> [What the task asks]:
Find the word "bouger" in the records below. List each line containing it.

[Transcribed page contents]

* * * * * * * * *

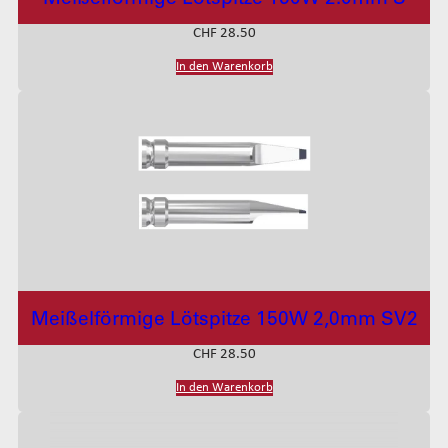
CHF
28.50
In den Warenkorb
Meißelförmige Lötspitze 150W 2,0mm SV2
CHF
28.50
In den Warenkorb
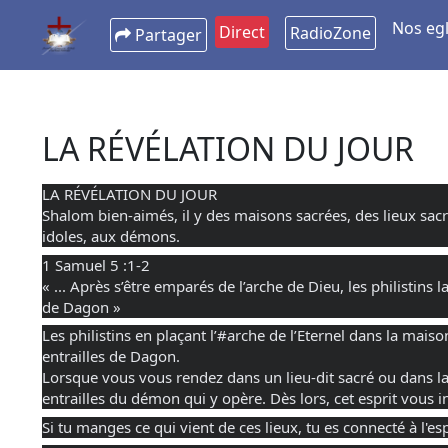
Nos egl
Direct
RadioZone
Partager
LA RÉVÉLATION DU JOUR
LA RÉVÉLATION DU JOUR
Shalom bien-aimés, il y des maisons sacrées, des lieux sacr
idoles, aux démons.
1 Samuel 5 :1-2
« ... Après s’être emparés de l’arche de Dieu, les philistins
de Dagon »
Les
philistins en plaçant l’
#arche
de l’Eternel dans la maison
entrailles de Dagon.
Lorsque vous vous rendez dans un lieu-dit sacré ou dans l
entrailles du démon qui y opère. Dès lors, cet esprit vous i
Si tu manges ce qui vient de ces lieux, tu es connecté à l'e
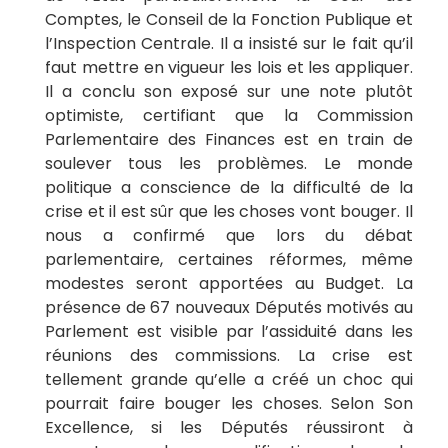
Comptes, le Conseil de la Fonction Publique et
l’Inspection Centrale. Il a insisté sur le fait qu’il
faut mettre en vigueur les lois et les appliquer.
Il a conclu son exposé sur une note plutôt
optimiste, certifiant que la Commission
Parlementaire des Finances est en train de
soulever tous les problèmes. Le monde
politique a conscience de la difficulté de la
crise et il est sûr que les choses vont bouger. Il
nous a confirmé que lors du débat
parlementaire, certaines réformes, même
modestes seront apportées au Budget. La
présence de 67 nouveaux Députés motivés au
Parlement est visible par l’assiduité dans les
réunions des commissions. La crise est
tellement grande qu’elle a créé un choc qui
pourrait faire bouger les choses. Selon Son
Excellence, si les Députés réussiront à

* * * * * * * * *

> [Answer box]:
crise et il est sûr que les choses vont bouger. Il
pourrait faire bouger les choses. Selon Son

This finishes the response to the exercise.